Touring Taiwan: One Dancer’s Diary (Arts & Entertainment Sample)

This piece was originally published in Dance Spirit magazine. 

 

Touring Taiwan: One Dancer’s Diary taiwan
Touring with a competition and convention company isn’t the only way to dance and travel at the same time. Tamara Warta, a 24-year-old dancer from Santa Clara, CA, looks back on her summer in Taiwan touring and performing with Youth with a Mission Montana Summer of Dance program.

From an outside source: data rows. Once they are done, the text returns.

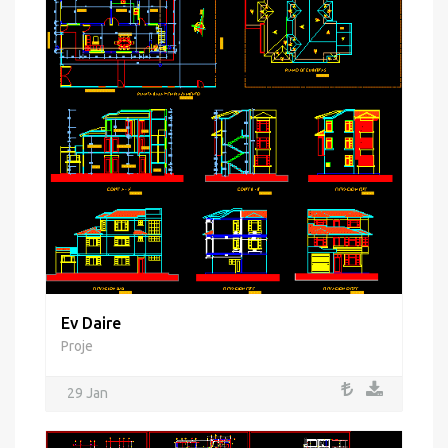
Ev Daire
Proje
29 Jan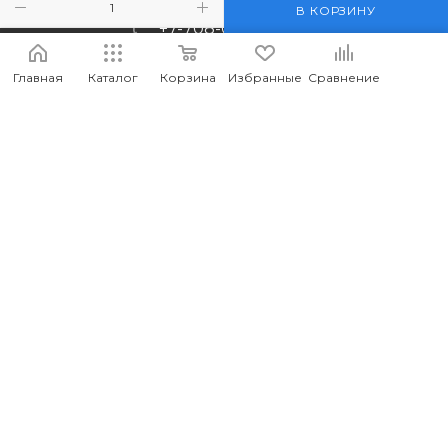
В КОРЗИНУ
+7-708-036-8442
m_forwork@mail.ru
Главная
Каталог
Корзина
Избранные
Сравнение
г.Костанай, пр. Аль-Фараби 65
2026 © MEDIA - Оптово-розничный интернет-магазин
компьютерных и мобильных аксессуаров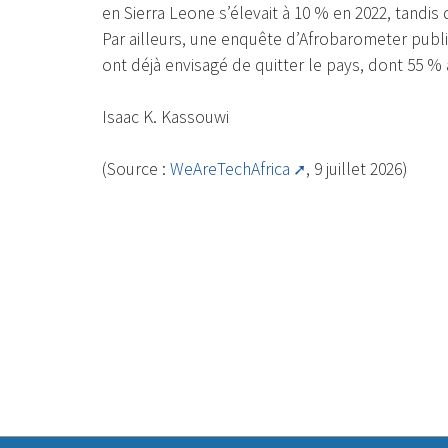
en Sierra Leone s’élevait à 10 % en 2022, tand
Par ailleurs, une enquête d’Afrobarometer publ
ont déjà envisagé de quitter le pays, dont 55 %
Isaac K. Kassouwi
(Source :
WeAreTechAfrica
, 9 juillet 2026)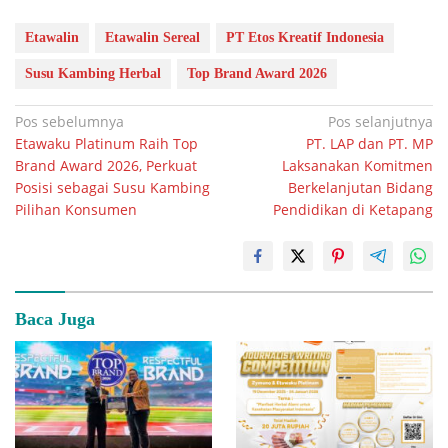
Etawalin
Etawalin Sereal
PT Etos Kreatif Indonesia
Susu Kambing Herbal
Top Brand Award 2026
Navigasi
Pos sebelumnya
Pos selanjutnya
Etawaku Platinum Raih Top
PT. LAP dan PT. MP
pos
Brand Award 2026, Perkuat
Laksanakan Komitmen
Posisi sebagai Susu Kambing
Berkelanjutan Bidang
Pilihan Konsumen
Pendidikan di Ketapang
Baca Juga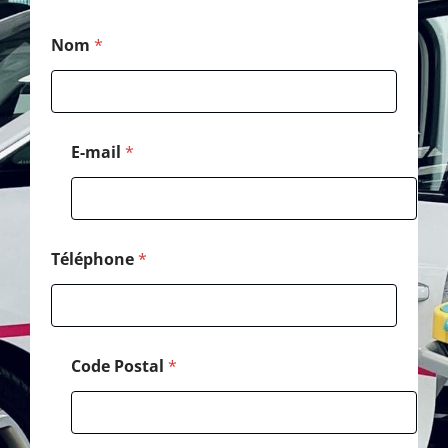
P
Nom
*
o
s
t
a
l
*
E-mail
*
E
-
m
a
i
l
Téléphone
*
Code Postal
*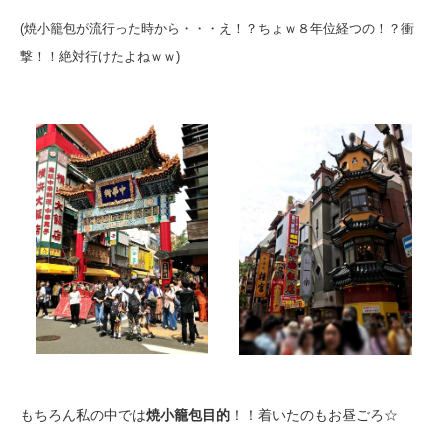
(焼小籠包が流行った時から・・・え！？ちょｗ８年位経つの！？衝
撃！！絶対行けたよねｗｗ)
もちろん私の中では
焼小籠包目的
！！着いたのもお昼ごろ☆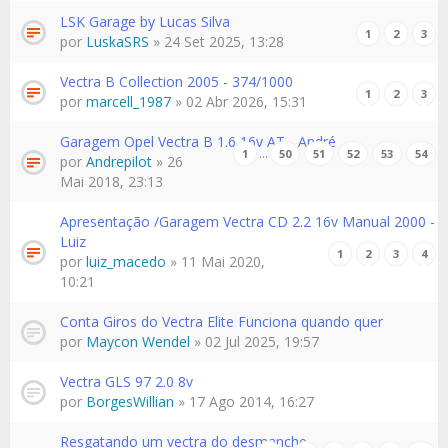
LSK Garage by Lucas Silva
1
2
3
por
LuskaSRS
» 24 Set 2025, 13:28
Vectra B Collection 2005 - 374/1000
1
2
3
por
marcell_1987
» 02 Abr 2026, 15:31
Garagem Opel Vectra B 1.6 16v AT - André
…
1
50
51
52
53
54
por
Andrepilot
» 26
Mai 2018, 23:13
Apresentação /Garagem Vectra CD 2.2 16v Manual 2000 -
Luiz
1
2
3
4
por
luiz_macedo
» 11 Mai 2020,
10:21
Conta Giros do Vectra Elite Funciona quando quer
por
Maycon Wendel
» 02 Jul 2025, 19:57
Vectra GLS 97 2.0 8v
por
BorgesWillian
» 17 Ago 2014, 16:27
Resgatando um vectra do desmanche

I’ve been dancing since I was 4, but it wasn’t until last August, when I was halfway across the world, that I realized I couldn’t live without dance.

 

In March 2004, I was accepted into Youth with a Mission Montana Summer of Dance program, a two-month performing arts camp for Christian dancers from the U.S. Not long after being accepted, I realized there was no way I’d be able to raise the $4,000 needed to pay for airfare, room and board. So, I wrote letters to friends and family asking them to help sponsor my trip. About a week before the program’s start, I received enough donations to pay my way.

 

I packed my bags and flew to Lakeside, MT, to join the team’s eight other dancers from all over the country. In three grueling weeks of intensive training, we created and rehearsed a 90-minute show with jazz, hip hop, modern, lyrical, tap and swing dance.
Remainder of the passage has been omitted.